Scopes answer questions such as:
Which request, task, or agent run does this work belong to?
What is the parent of this tool or LLM call?
Which scope-local middleware or subscribers are visible here?
- Scope Handle#
A scope handle is the runtime identifier returned by scope, tool, or LLM start helpers. Manual lifecycle APIs use handles to pair explicit start and end calls.
- Scope Stack#
A scope stack is the active stack of scopes for the current task, thread, or request context. The stack always includes a root scope, and pushed scopes form the current parent chain for tools, LLM calls, marks, middleware visibility, and subscriber visibility.

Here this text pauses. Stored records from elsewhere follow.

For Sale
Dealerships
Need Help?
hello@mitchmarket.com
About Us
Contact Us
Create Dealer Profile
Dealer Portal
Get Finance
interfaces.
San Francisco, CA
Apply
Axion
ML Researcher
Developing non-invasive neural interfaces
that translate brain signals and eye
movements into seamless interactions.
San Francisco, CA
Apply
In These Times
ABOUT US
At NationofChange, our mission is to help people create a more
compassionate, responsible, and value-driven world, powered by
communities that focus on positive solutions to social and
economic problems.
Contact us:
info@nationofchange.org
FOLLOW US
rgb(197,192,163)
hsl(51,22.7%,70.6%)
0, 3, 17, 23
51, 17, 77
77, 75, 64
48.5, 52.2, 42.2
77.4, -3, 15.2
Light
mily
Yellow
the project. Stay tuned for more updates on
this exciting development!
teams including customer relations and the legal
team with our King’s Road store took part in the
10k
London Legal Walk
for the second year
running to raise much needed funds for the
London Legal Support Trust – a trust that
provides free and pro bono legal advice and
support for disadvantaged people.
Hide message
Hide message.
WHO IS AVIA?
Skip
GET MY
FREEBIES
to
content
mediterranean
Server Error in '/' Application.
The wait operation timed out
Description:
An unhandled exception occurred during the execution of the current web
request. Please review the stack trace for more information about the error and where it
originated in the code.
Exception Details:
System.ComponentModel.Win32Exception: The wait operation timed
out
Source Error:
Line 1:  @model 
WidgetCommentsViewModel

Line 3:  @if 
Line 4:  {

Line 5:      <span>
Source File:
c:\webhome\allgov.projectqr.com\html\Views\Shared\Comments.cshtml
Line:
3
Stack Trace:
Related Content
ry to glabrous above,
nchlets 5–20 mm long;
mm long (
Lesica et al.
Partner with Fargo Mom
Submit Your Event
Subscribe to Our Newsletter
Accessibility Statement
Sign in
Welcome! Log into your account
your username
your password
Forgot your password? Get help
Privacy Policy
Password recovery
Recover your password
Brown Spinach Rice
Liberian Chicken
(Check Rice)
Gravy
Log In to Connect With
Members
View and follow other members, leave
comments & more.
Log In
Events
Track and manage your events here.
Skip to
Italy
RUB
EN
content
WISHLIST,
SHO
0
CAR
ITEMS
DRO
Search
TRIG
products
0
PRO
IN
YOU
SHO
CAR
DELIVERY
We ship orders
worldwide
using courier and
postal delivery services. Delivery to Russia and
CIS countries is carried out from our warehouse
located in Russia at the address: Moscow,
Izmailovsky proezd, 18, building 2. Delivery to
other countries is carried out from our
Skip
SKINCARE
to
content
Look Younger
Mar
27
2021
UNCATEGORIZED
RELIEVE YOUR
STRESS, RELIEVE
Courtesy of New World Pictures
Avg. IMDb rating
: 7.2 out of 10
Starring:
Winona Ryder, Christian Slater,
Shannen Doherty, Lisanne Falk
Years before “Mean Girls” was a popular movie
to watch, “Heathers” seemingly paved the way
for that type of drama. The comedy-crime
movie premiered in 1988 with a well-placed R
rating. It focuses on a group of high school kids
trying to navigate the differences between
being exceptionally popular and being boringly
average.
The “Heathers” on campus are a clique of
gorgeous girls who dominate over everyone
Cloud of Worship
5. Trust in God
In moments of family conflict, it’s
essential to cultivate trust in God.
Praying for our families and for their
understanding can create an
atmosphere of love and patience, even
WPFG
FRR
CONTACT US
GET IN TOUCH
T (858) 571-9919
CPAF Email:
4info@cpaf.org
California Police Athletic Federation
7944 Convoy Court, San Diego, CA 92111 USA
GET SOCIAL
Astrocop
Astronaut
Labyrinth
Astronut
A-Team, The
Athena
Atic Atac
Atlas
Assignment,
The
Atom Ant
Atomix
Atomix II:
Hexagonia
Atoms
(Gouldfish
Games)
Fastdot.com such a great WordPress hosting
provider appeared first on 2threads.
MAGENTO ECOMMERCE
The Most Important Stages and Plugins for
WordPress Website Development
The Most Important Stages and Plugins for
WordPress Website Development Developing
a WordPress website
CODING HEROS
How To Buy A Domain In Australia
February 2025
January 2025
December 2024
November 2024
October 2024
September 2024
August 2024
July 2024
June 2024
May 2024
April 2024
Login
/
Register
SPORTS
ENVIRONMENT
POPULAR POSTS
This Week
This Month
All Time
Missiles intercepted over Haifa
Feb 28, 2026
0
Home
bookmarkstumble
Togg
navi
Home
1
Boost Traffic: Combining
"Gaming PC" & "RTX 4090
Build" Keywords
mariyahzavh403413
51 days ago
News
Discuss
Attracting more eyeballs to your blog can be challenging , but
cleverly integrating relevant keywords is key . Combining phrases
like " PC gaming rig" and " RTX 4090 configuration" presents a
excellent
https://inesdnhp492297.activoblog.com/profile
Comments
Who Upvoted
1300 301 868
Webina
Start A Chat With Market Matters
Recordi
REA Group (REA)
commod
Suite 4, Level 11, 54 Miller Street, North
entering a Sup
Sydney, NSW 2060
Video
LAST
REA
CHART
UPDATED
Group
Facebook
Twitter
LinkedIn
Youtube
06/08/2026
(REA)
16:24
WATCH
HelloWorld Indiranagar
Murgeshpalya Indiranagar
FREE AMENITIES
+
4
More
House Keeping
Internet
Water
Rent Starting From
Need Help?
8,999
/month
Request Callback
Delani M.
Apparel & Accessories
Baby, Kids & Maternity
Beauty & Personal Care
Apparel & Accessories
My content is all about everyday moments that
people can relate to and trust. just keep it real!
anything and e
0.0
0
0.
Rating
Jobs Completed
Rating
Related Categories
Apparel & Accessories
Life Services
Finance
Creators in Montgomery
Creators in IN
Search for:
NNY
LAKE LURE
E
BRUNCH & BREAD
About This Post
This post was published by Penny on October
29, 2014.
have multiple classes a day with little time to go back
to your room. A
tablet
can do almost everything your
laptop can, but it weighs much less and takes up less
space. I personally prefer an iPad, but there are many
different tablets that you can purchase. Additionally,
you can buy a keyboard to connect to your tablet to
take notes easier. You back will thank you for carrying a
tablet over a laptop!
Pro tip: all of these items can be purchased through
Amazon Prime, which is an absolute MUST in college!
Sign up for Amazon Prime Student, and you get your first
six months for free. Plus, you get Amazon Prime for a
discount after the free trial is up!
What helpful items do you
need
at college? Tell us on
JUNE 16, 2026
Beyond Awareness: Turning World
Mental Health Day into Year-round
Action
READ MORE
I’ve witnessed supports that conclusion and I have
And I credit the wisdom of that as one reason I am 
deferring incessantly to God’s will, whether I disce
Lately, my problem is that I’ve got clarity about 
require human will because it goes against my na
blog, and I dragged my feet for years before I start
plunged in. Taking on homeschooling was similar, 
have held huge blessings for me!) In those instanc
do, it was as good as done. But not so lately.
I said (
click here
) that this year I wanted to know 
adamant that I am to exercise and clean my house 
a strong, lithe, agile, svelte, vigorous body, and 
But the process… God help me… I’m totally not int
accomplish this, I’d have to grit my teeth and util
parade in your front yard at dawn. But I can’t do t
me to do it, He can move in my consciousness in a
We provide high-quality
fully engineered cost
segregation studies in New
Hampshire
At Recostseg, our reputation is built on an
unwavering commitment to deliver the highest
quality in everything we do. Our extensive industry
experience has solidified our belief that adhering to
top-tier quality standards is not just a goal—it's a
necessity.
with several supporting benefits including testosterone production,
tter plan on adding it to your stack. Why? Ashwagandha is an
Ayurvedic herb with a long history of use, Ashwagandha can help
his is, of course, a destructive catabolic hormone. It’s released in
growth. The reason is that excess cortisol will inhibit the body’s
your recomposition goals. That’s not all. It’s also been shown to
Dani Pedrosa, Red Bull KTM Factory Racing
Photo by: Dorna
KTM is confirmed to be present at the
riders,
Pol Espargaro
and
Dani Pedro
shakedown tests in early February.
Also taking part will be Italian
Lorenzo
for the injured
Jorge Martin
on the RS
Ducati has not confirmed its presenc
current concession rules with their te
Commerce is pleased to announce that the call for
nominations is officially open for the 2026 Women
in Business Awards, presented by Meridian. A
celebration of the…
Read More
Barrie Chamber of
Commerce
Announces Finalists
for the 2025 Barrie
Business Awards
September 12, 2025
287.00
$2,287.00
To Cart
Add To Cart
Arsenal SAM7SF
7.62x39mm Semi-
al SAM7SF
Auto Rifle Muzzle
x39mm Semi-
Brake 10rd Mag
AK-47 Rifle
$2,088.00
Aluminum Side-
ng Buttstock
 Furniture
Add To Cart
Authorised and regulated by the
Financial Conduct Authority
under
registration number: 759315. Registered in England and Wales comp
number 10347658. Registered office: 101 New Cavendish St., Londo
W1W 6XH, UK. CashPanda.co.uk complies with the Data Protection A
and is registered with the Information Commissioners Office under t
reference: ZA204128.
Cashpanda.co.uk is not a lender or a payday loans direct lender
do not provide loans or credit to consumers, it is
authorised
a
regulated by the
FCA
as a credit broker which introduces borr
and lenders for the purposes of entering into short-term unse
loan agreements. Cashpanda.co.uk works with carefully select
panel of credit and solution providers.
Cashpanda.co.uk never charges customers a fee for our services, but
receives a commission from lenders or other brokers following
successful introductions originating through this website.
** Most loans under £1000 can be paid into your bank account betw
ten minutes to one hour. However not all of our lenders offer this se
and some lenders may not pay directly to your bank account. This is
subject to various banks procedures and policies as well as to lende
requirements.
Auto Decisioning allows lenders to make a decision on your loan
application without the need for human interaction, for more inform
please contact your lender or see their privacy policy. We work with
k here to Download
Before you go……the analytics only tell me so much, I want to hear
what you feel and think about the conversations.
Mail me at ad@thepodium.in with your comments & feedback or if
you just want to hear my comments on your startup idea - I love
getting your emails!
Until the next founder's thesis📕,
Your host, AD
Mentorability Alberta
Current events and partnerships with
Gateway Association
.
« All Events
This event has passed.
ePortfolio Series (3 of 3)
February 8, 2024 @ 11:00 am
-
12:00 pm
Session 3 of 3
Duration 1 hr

Use a fresh scope stack to isolate concurrent requests or agents. Propagate an existing scope stack only when detached work should remain part of the same logical trace.
- Scope Type#
A scope type is the semantic category of a scope, such as
Agent,Function,Tool,Llm,Retriever,Embedder,Reranker,Guardrail,Evaluator,Custom, orUnknown.- Stream Execution Intercept#
A stream execution intercept is the streaming LLM variant of an execution intercept. It wraps the real stream lifecycle rather than a single request/response callback.
- Subscriber#
A subscriber is a consumer of emitted events. Subscribers receive the runtime event stream and can use it for in-process analytics, forwarding, or export.
Examples include:
Custom event consumers
ATIF export
OpenTelemetry export
OpenInference export
- Third-Party Integration Patch#
A third-party integration patch is a repository patch maintained for an upstream framework under
patches/and applied to the matching submodule underthird_party/.- Tool Call#
A tool call is an instrumented invocation of a named tool or function-like operation. Managed tool calls emit start and end events, run tool middleware, and can carry an optional provider-specific
tool_call_id.- Tool Parallelism#
Tool parallelism is adaptive guidance about which tool calls may be run concurrently or scheduled differently based on observed dependency patterns. Supported modes include
observe_only,inject_hints, andschedule.- Trace Span#
A trace span is a timed observability record in a tracing backend. Exported NeMo Flow scopes, tool calls, LLM calls, and marks appear as spans when using OpenTelemetry or OpenInference export.
- Trajectory#
A trajectory is an ordered record of an agent run. In ATIF export, LLM events become agent steps, tool events become tool calls and observations, and scope nesting becomes lineage metadata.
- Typed Value Codec#
A typed value codec converts application-facing values to JSON before NeMo Flow runs middleware or emits events, then converts JSON back into the type expected by the framework callback or caller.